No quark–antiquark bound states can be found for energies higher than this threshold. The system suffers a transition from a colour string configuration between two static colour sources into a pair of static mesons due to the breaking of the colour flux-tube and the most favoured subsequent decay into hadrons.

The OGE potential is generated from the vertex Lagrangian

$$\begin{aligned} {{\mathcal {L}}}_{qqg} = i\sqrt{4\pi \alpha _{s}} \, {\bar{\psi }} \gamma _{\mu } G^{\mu }_{c} \lambda ^{c} \psi , \end{aligned}$$
(7)

where \(\lambda ^{c}\) are the SU(3) colour matrices, \(G^{\mu }_{c}\) is the gluon field and \(\alpha _{s}\) is the strong coupling constant. The scale dependence of \(\alpha _{s}\) can be found in e.g. Ref. [58], it allows a consistent description of light, strange and heavy mesons.

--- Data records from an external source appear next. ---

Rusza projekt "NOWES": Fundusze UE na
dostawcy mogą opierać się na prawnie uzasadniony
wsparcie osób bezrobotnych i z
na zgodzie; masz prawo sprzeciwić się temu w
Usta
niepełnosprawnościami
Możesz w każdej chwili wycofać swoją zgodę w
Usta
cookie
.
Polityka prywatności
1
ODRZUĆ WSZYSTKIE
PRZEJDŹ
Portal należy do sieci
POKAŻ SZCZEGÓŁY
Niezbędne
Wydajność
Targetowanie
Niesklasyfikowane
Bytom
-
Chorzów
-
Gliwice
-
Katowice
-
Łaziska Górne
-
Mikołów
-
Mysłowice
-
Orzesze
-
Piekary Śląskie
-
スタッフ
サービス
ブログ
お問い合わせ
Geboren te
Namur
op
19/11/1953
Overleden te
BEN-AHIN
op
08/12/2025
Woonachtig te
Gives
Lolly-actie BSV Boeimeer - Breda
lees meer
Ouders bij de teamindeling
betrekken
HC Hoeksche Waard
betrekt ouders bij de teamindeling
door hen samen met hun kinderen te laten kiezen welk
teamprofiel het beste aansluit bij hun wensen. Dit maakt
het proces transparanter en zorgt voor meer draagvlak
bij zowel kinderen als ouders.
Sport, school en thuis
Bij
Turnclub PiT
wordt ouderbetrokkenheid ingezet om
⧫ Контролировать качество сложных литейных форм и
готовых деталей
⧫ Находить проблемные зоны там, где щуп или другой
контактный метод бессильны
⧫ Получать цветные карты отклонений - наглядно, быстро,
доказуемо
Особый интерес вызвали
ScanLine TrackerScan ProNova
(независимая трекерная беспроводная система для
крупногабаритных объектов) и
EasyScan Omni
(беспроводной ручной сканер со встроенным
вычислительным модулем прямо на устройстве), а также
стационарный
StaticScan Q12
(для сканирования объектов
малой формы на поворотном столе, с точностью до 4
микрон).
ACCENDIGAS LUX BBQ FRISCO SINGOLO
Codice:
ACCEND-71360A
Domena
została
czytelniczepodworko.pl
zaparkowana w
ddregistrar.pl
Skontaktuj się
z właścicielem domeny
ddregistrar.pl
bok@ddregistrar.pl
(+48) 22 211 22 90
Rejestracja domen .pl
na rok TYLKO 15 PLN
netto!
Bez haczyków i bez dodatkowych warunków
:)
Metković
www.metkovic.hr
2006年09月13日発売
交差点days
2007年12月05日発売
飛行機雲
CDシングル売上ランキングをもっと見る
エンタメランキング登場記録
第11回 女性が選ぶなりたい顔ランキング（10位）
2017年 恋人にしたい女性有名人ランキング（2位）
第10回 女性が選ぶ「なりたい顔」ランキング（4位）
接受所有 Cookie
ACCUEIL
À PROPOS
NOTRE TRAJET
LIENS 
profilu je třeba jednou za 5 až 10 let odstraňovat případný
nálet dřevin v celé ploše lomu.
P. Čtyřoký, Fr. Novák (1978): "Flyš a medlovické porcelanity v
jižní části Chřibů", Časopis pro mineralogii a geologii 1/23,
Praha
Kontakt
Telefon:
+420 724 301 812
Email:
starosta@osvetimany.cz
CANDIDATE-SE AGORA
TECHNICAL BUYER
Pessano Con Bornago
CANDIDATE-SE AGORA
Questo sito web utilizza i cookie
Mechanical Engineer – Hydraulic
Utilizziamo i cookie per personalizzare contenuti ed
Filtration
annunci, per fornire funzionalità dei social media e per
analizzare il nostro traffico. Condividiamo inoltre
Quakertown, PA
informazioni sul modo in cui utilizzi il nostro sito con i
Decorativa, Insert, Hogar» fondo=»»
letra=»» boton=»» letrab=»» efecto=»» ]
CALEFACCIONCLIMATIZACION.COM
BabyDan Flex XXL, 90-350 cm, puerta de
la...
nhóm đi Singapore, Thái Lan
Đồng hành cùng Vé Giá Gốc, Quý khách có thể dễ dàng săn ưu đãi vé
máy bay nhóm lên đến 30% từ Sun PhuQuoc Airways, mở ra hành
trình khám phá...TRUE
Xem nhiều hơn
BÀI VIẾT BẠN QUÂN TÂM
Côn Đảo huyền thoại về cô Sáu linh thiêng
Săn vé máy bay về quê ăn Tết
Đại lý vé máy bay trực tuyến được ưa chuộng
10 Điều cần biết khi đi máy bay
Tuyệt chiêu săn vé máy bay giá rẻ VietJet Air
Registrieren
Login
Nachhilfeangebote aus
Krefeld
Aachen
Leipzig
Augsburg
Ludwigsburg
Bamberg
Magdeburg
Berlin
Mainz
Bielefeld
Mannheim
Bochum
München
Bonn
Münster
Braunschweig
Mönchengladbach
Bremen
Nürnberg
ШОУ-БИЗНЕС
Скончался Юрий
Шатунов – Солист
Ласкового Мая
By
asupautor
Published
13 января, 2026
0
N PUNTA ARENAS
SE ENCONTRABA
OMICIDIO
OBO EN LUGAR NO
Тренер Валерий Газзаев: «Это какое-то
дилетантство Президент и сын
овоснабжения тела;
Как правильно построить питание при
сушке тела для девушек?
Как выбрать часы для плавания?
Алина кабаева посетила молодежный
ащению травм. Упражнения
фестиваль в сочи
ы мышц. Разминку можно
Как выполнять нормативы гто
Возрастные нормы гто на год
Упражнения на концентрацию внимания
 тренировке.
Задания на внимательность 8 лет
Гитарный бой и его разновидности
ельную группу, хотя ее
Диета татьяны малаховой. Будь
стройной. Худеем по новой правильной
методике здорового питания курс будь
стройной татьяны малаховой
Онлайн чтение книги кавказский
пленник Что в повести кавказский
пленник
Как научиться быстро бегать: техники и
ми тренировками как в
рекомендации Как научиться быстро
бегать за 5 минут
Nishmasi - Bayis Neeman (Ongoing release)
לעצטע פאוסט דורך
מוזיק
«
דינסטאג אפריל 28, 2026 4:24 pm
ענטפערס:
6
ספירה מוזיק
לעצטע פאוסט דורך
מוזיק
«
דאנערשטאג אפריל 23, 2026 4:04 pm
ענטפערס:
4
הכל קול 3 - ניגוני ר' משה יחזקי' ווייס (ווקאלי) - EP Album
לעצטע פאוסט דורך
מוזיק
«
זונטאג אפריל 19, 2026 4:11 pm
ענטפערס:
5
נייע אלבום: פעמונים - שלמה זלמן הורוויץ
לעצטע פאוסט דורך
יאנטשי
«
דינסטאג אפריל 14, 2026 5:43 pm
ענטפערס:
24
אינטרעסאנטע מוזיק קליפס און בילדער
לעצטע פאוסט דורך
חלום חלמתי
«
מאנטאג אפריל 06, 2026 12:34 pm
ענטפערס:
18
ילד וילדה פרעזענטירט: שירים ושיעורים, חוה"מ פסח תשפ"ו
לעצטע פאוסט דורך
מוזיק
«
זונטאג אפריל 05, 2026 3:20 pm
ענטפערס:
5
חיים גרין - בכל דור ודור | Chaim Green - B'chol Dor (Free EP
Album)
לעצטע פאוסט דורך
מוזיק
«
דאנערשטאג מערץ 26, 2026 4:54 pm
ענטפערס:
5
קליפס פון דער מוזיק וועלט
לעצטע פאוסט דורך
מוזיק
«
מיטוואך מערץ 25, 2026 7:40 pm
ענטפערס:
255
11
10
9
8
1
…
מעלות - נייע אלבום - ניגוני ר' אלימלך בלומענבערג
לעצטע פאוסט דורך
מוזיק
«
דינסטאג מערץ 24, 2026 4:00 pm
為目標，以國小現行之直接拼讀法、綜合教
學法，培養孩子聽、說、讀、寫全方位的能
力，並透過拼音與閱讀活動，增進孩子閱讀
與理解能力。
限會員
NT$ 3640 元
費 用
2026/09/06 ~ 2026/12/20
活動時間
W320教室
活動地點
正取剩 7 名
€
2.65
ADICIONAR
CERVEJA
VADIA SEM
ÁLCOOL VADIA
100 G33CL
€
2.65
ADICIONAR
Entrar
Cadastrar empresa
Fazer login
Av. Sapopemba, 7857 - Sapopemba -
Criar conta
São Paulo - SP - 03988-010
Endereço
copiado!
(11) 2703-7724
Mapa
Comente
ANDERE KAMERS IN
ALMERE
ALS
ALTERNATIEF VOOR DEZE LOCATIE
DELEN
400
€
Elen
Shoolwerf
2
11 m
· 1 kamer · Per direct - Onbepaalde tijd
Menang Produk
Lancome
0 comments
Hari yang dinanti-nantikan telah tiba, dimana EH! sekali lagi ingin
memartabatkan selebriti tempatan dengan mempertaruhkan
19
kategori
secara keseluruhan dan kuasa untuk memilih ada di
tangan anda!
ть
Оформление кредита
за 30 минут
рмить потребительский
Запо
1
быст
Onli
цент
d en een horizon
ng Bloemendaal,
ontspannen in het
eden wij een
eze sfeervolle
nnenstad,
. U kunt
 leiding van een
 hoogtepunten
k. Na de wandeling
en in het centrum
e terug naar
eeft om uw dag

Explicit expressions for all the potentials and the value of the model parameters can be found in Ref. [58], updated in Ref. [61]. Meson eigenenergies and eigenstates are obtained by solving the Schrödinger equation using the Gaussian Expansion Method [79] which provides enough accuracy and it simplifies the subsequent evaluation of the needed matrix elements.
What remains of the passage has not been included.